A LANDLADY has defended her decision to sell her pub to a school that intends to turn it into a sports hall.

Erica Walker, who runs the Salmon's Leap in Diglis, Worcester, admitted she and husband Bernie had approached the King's School, offering to sell up, but denied the school was "buying up Diglis".

King's has already bought the Alma Inn in Diglis.

The announcement that the Salmon's Leap was to be sold too, which we revealed in Wednesday's Worcester News, was crticised by the Campaign for Real Ale (CAMRA).

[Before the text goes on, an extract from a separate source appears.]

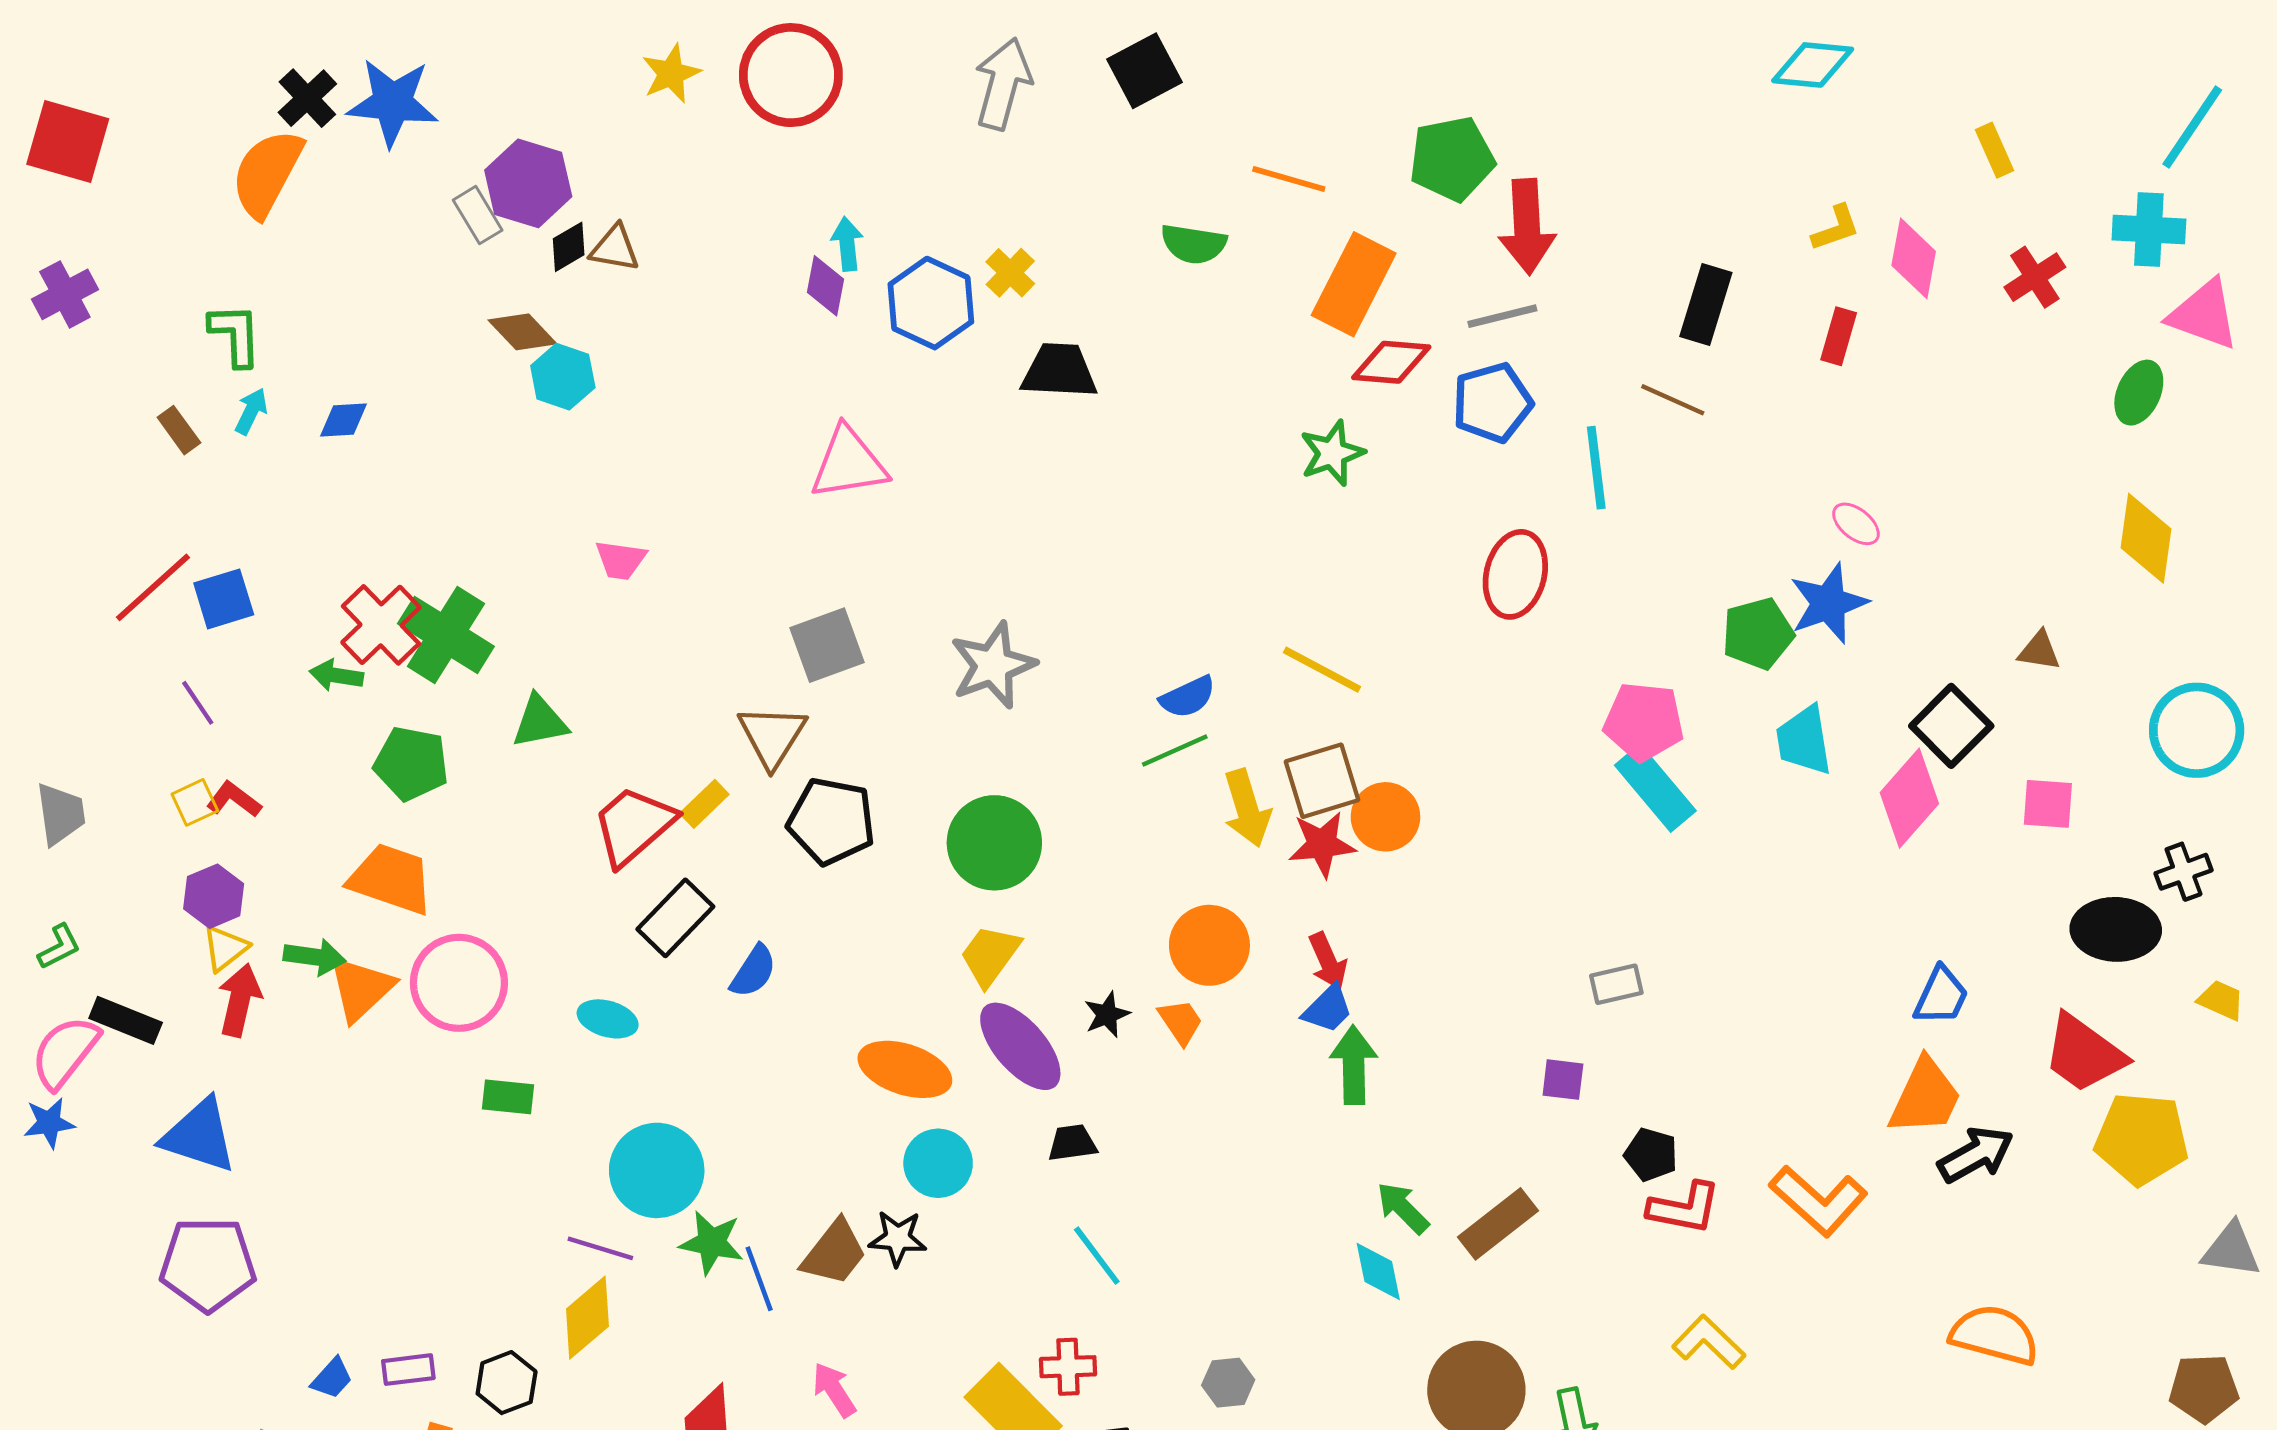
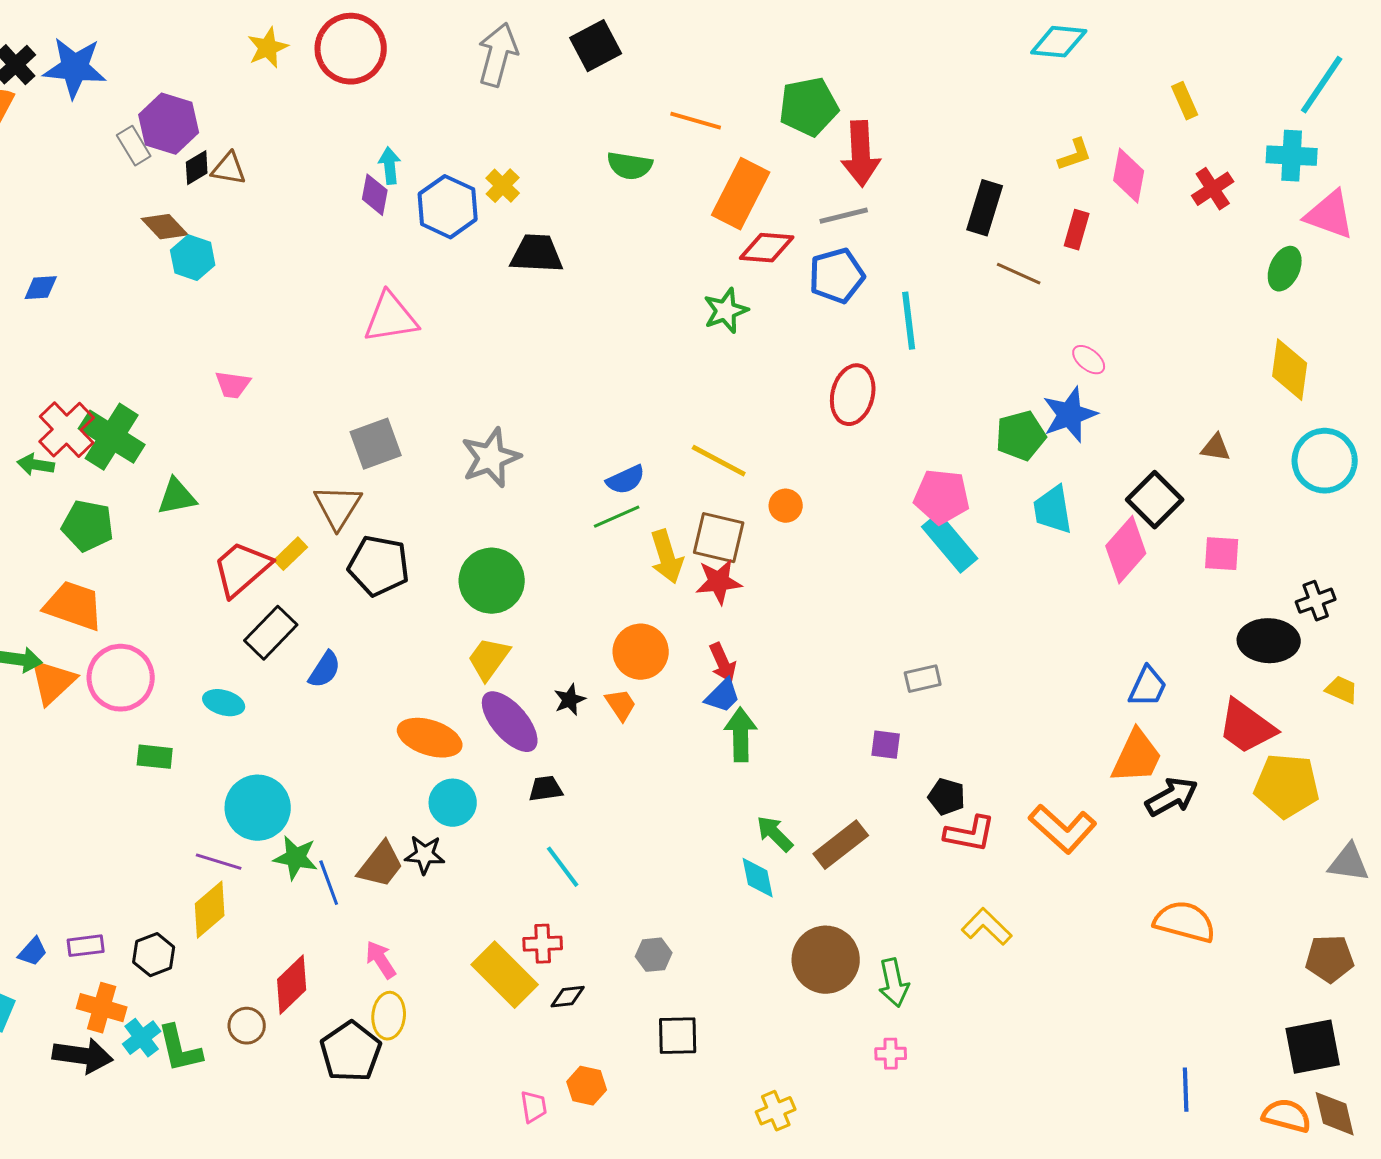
brown line: (1673, 400) -> (1019, 274), moved
cyan circle: (2197, 730) -> (1325, 461), moved
brown square: (1322, 781) -> (719, 538), turned 30
orange circle: (1385, 817) -> (786, 506), moved, size x0.7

The couple will move to Tenerife with their nine-year-old daughter Chloe at the end of July to run a property management business after running the pub for 11 years.

Mrs Walker, aged 37, said: It is not not true King's is trying to buy up Diglis. If we had not approached them, they would not have approached us."

Mrs Walker also said CAMRA members rarely drank in her pub, which had been snubbed by the group because it had not been listed in its beer guide since 2004.

She said: "They're not really taking a true interest in the pub, just jumping on the bandwagon."

The couple decided to sell up because they felt they needed a change and had also lost trade after the closure of nearby Royal Worcester Porcelain.

Mrs Walker said: "It is sad for us in one way because it's the end of an era."

Bill Ottaway, from CAMRA, denied the pub had been snubbed, saying it had only narrowly missed the cut-off for the beer guide and had been included in other CAMRA publications, including the Worcester City Centre Guide and 50 More Great Pub Crawls.

He said: "We have a problem with the pub being knocked down, not with the pub being sold. It's unfortunate. She seems to have a bee in her bonnet. I don't know why she feels upset. When she says that CAMRA has snubbed the pub, it's quite untrue."

There has been a pub on the site since 1900, when it was called The Fountain. The Salmon's Leap was once called the Potter's Wheel and is one of a dying number of free houses in Worcester.